Sans plus de cérémonie ils reprennent la route dans la même direction que prend Cæru, signe que la ville n'est plus si loin. Contrairement à lui ils vont bien plus vite avec leurs chevaux mais cela ne décourage pas le félidé qui est habitué à la marche.
C'est donc sereinement qu'il arpente le chemin, croisant de plus en plus d'êtres différents. Il se sent soudainement moins seul et surtout, il ne se sent pas à l'écart. Entre le physique des gobelins, celui des dragons ou le sien, il passe inaperçu. Sans s'en rendre compte, trop absorbé par les autres, il arrive au pied du chemin, celui-là même qui se termine face à une immense arche surplombé de mur de par et d'autre. C'est donc bel et bien la ville qu'il est parvenu à situer sur la carte. Le nom est gravé sur la pierre mais impossible pour lui d'en déchiffrer ne serait-ce qu'une lettre. Il ne peut s'empêcher de faire la moue. Cela l'embête autant que cela le freine dans son intégration mais il sait que ce n'est qu'une étape qu'il doit surmonter. Il va rencontrer des obstacles encore plus intrépides qu'un simple problème linguistique.

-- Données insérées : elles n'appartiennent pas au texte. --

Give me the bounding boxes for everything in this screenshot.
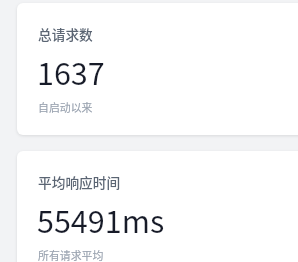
button[interactable]: 平均响应时间: [17, 151, 298, 262]
staticText: 55491ms: [37, 198, 165, 242]
button[interactable]: 总请求数: [17, 3, 298, 135]
staticText: 所有请求平均: [38, 247, 104, 262]
staticText: 平均响应时间: [38, 172, 121, 192]
staticText: 1637: [37, 50, 105, 94]
staticText: 自启动以来: [38, 99, 93, 115]
staticText: 总请求数: [38, 24, 93, 44]
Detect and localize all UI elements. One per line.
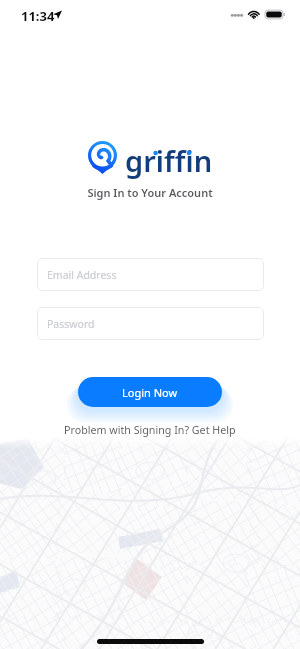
button[interactable]: Login Now xyxy=(78,377,222,407)
staticText: Password xyxy=(47,317,95,331)
staticText: 11:34 xyxy=(21,7,55,25)
other: Location xyxy=(53,10,62,19)
staticText: griffin xyxy=(125,141,213,180)
staticText: Login Now xyxy=(122,385,178,400)
staticText: Problem with Signing In? Get Help xyxy=(64,423,236,438)
staticText: Email Address xyxy=(47,268,117,282)
button[interactable]: Password xyxy=(37,307,264,340)
button[interactable]: Problem with Signing In? Get Help xyxy=(58,421,242,440)
staticText: Sign In to Your Account xyxy=(0,185,300,200)
button[interactable]: Email Address xyxy=(37,258,264,291)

Avec un étrange sentiment lui entourant le cœur il franchit l'arche, pénétrant dans l'enceinte de la ville qui est, à son plus grand étonnement, grouillante de monde : marchants ambulants, voyageurs, soldats, chasseurs ou encore villageois, les rues sont bondées. À tel point qu'il est obligé de se faufiler dans la foule, jouant de ses épaules et profitant de son habilité à paraître inaperçu. Cela lui rappelle étrangement la place du marché du Nid. Elle est toute aussi grouillante d'individu mais pas aussi diversifiée. Si Cæru possédait de l'argent il pourrait se faire plaisir à moindre coût : viande, armes, légumes, vêtements, il y a de tout ! Il en perdrait ses priorités si il se laisse distraire l'espace d'une seconde.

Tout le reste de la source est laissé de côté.